I found out for myself how true that was the day I finally stood up for myself.
I faced bullying all through school – insults, slurs, occasional shoves. Sometimes it spilled over into violence. Since I was shy, effete, weak, it seemed as if I walked through school with a target on my back saying “Hit me”.
I couldn’t tell anyone about the bullying – that’s the way of it. It’s designed to lower your self esteem, to break you, to make you as weak as the bullies say you are. You mistake asking for help as confirming that weakness, when actually that’s not true. The courage to tell someone you’re bullied shows a real strength of character. But hindsight, as they say, is a great thing.
There was one guy who used to pick on me a lot. A tall, lanky streak of piss, he should have been easy to stand up to. Yet he was one of those psychological bullies, one of those boys who seemed to know exactly how to get into your head. Red haired, red faced, always laughing. But underneath that monkey grin, anger bubbled, and maybe that’s what he took out on me.
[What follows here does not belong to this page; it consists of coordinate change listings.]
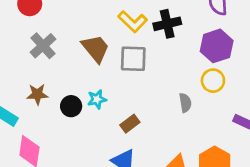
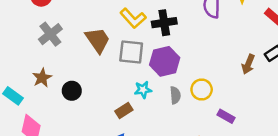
purple hexagon: (217, 46) -> (165, 61), moved
yellow circle: (213, 81) -> (202, 90), moved
brown star: (37, 94) -> (42, 78), turned -30
cyan star: (97, 99) -> (143, 90), moved

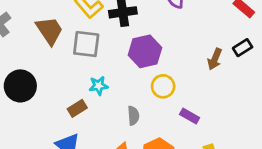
purple hexagon: (165, 61) -> (145, 51), moved
black circle: (72, 91) -> (20, 86), size x1.5
gray semicircle: (175, 95) -> (133, 116), moved

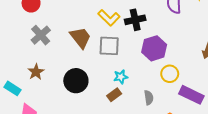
black circle: (20, 86) -> (76, 81), moved
brown rectangle: (77, 108) -> (114, 95), moved
purple rectangle: (190, 116) -> (191, 95), size x1.6

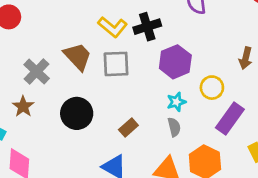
gray cross: (41, 35) -> (37, 71), moved
yellow circle: (170, 74) -> (212, 88), moved
cyan star: (121, 77) -> (176, 102), moved
purple rectangle: (191, 95) -> (230, 118), turned -75

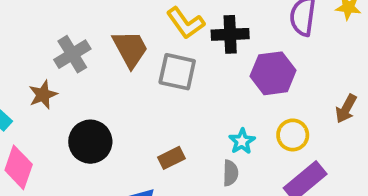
purple hexagon: (175, 62) -> (273, 73), moved
cyan star: (176, 102) -> (242, 141), turned -30
black circle: (77, 113) -> (90, 142), moved

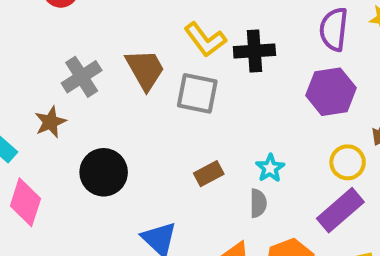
purple hexagon: (273, 73) -> (331, 92), moved
yellow circle: (293, 135) -> (348, 162), moved
brown rectangle: (171, 158) -> (209, 174), moved

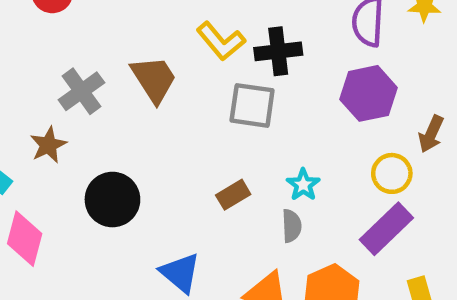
gray square: (197, 93) -> (252, 105), moved

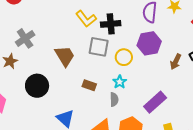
brown trapezoid: (154, 79) -> (65, 56), moved
yellow circle: (392, 173) -> (124, 57), moved
brown rectangle: (233, 195) -> (89, 85), turned 48

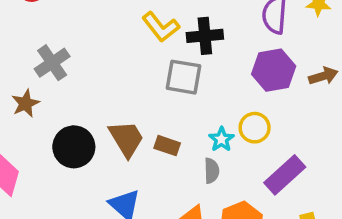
brown trapezoid: (65, 56) -> (126, 139), moved
yellow circle: (124, 57) -> (255, 128), moved
brown arrow: (176, 62) -> (323, 76), moved, turned -133

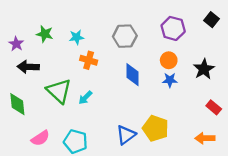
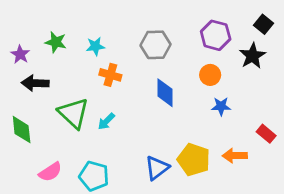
black star: (204, 69) -> (253, 56), moved
blue star: (170, 80) -> (221, 106), moved
orange arrow: (205, 138) -> (235, 156), moved

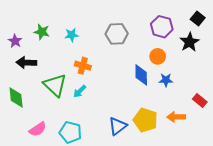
orange cross: (110, 75) -> (83, 66), moved
blue diamond: (165, 93) -> (141, 75), moved

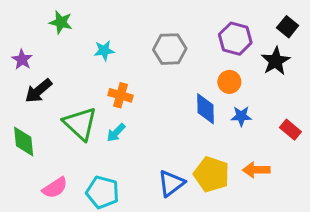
green star: (42, 32) -> (61, 22), moved
black arrow: (26, 63) -> (39, 91), turned -42
red rectangle: (200, 101) -> (290, 130), moved

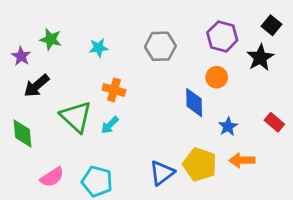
green star: (61, 22) -> (51, 39), moved
blue star: (241, 116) -> (228, 126), moved, turned -30

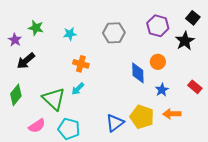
orange circle: (217, 77) -> (158, 62), moved
green triangle: (76, 117) -> (54, 99), moved
green diamond: (23, 134) -> (16, 95), turned 45

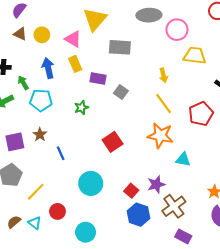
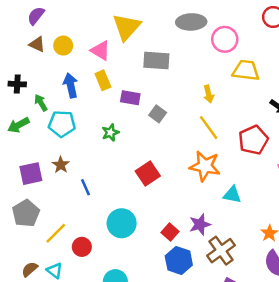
red circle: (57, 211) -> (82, 247), moved

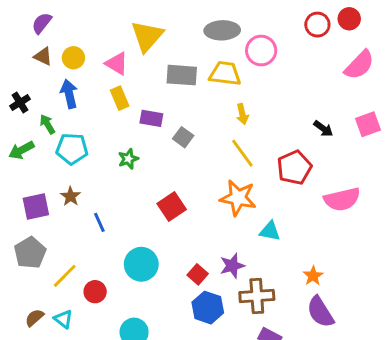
yellow trapezoid: (246, 70) -> (225, 74), moved
black cross: (17, 84) -> (20, 103), turned -35
blue arrow: (71, 85) -> (69, 94), moved
brown cross: (221, 251) -> (257, 296), turned 32

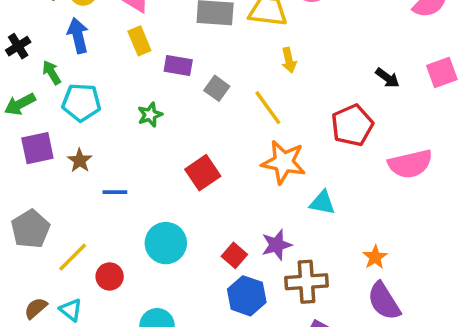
yellow line: (242, 153) -> (268, 108), moved
purple square: (36, 206) -> (37, 148), moved
blue line: (99, 222) -> (115, 192), turned -66

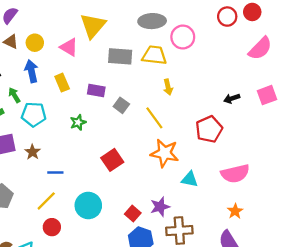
yellow rectangle: (139, 41) -> (62, 83), moved
black arrow: (387, 78) -> (232, 98), turned 126
pink semicircle: (410, 164) -> (235, 174), moved
yellow line: (73, 257) -> (46, 201), moved
orange star: (375, 257) -> (235, 211), moved

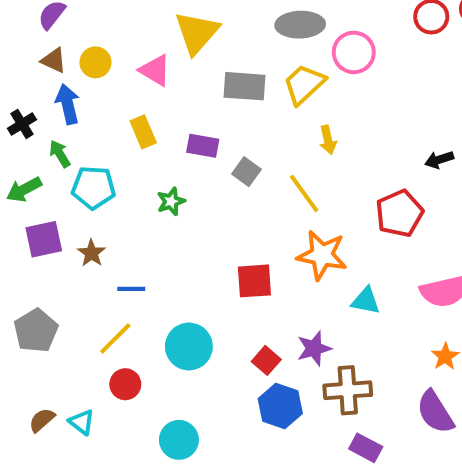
yellow trapezoid: (154, 55) -> (304, 84), turned -50
blue arrow: (31, 71) -> (68, 104), moved
red square: (112, 160) -> (254, 281), moved, turned 30

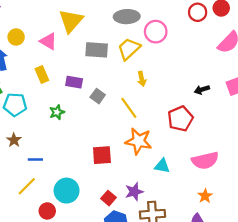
red circle: (125, 384) -> (47, 211), moved

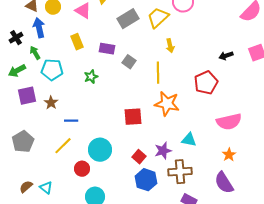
gray rectangle: (97, 50) -> (128, 19), turned -35
yellow line: (129, 108) -> (158, 73), turned 35
cyan triangle: (162, 166) -> (189, 140), moved

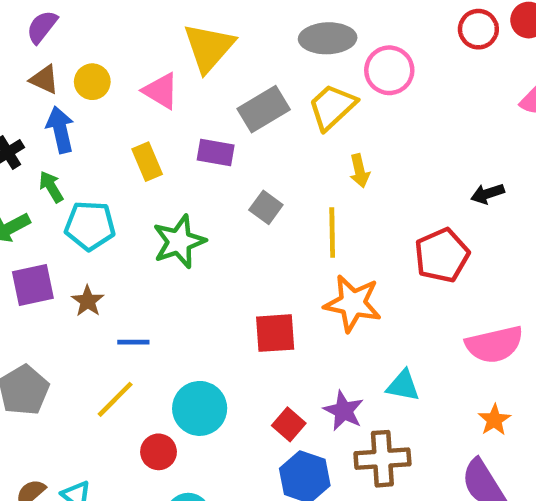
purple rectangle: (107, 49) -> (216, 153), moved
green star: (91, 77) -> (179, 242), size x1.6
purple star: (163, 151) -> (344, 411), turned -30

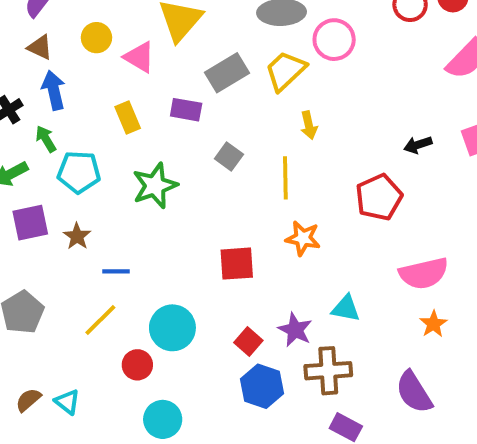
yellow circle: (92, 82) -> (96, 38), moved
orange star: (353, 303) -> (303, 238), size x0.7
orange star: (494, 420) -> (433, 324), moved

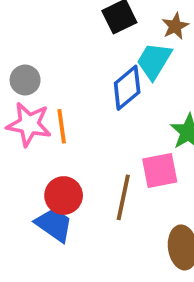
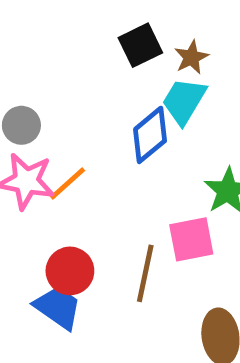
brown star: (175, 26) -> (191, 57), moved
orange line: (62, 126) -> (68, 184), turned 56

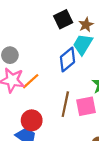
brown line: (145, 273) -> (65, 104), moved

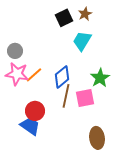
brown star: (86, 25) -> (85, 14), moved
blue diamond: (68, 59) -> (62, 77), moved

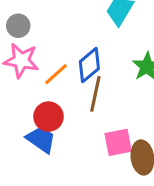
orange line: (34, 75) -> (56, 74), moved
pink square: (85, 98) -> (118, 142), moved

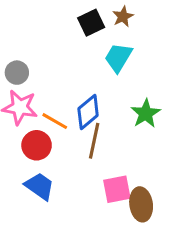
orange line: (56, 74) -> (55, 121), turned 72
red circle: (48, 117) -> (37, 145), moved

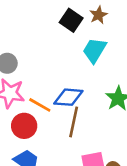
black square: (91, 23) -> (71, 20), turned -30
blue diamond: (88, 112) -> (68, 97), turned 44

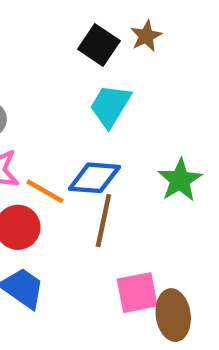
cyan trapezoid: (95, 50) -> (110, 106), moved

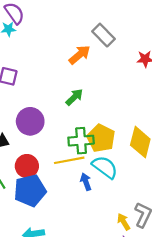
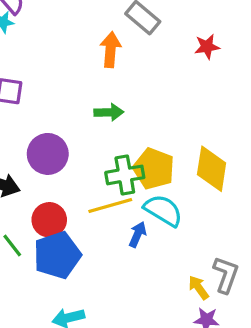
orange arrow: (80, 55) -> (111, 50), turned -40
green arrow: (74, 97) -> (109, 112), turned 48
blue arrow: (86, 182) -> (138, 234), turned 49

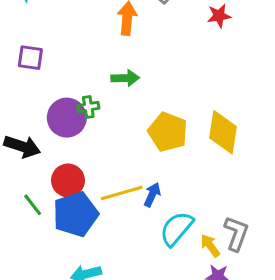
green cross: (125, 175) -> (88, 107), moved, size x0.6
yellow line: (110, 205) -> (122, 193), moved
cyan semicircle: (163, 210) -> (177, 229), moved, turned -81

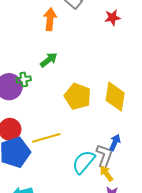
green arrow: (125, 78) -> (49, 60), turned -36
blue arrow: (152, 195) -> (115, 142), moved
gray L-shape: (236, 233) -> (104, 156), moved

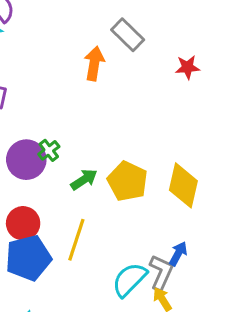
green arrow: (49, 60) -> (84, 180), moved
green cross: (24, 79) -> (49, 150), turned -32
yellow line: (46, 138) -> (76, 240), turned -60

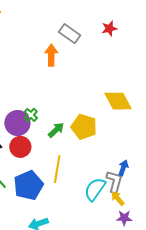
red star: (188, 67) -> (109, 29), moved
yellow diamond: (183, 185) -> (118, 101), moved, turned -32
red circle: (23, 223) -> (20, 147), moved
He and his gang used to shove me around and call me names, all the usual ones. No wit among them, just basic, banal slurs.They’d push me around sometimes – corner me and shove me, or trip me up, desperate to make me angry, to lose it. I never did. I’d bite my lip to keep the tears at bay, face reddening with humiliation.
One day though, I finally snapped. I was in my last year at the school, and I’d had enough. Enough humiliation, enough shame, enough of this gangly prick and his cohorts.
They started as they always did, shoving my chest and shoulders, singing their insults at me. This time though, I “squared up”, as we say – set my shoulders and told this Neanderthal to “bring it on”. The shock on his face was priceless, but it gave way to anger. Seems like he never wanted me to react after all.
He came for me with those nasty, aggressive eyes, and punched my cheek. It might have hurt him more than me, knuckle on solid bone, but it did hurt. I didn’t cower though. I launched myself at him and punched him right in the nose, bringing blood. He fell to the ground and I kicked him, once, twice, again.
Just as his pals were coming to his aid, Mister Mulligan, the Tech teacher, rounded the corner. Grabbed us both, took us to the headmaster’s office.
I won’t bore you with the details of what happened there. The teachers were as ineffectual as ever. The boys kept up the insults after that, but they also kept their distance.
I’ve only been in two fights since then, and I’ve come out on top twice. I’m not proud that my ability to inflict violence defines my masculinity. I am glad I can stand up for myself now though. The real moral of the story though is, tell someone, anyone, immediately. Don’t take that kind of abuse for any longer than you have to.
Don’t let the bullies force you to become someone you aren’t.